## THE TASK
In the data below, find the line that contains "visionOS’tan izler taşıyan detaylar" and the line that contains "kazandırılması planlanıyor". Copy both, plus every line between them, exactly.

[Records contained in a dataset]
######
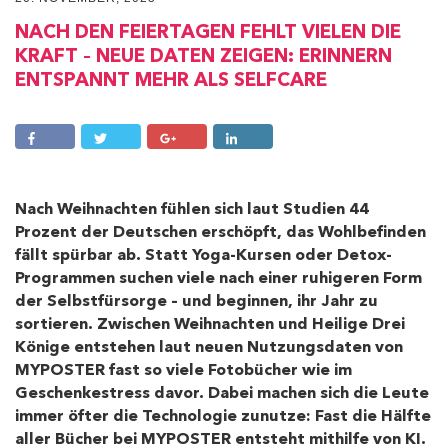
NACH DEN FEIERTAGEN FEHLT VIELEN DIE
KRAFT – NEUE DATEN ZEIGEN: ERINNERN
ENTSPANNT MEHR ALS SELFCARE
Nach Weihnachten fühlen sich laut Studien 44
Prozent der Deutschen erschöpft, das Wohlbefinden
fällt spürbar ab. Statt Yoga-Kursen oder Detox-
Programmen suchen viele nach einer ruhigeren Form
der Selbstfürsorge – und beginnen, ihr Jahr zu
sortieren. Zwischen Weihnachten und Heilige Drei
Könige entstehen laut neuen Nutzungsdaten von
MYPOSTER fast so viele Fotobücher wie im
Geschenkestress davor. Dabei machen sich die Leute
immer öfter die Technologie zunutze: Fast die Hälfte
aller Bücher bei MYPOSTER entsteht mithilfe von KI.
######
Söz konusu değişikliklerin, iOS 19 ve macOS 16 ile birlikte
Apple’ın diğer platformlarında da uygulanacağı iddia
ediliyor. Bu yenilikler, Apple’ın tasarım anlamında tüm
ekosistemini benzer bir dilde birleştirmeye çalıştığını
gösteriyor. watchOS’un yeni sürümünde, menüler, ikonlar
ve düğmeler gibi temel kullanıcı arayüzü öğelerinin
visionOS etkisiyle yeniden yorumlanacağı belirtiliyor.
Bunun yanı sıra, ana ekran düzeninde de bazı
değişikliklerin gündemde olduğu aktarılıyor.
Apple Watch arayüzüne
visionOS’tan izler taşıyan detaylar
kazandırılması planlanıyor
######
## TASK OUTPUT
visionOS’tan izler taşıyan detaylar
kazandırılması planlanıyor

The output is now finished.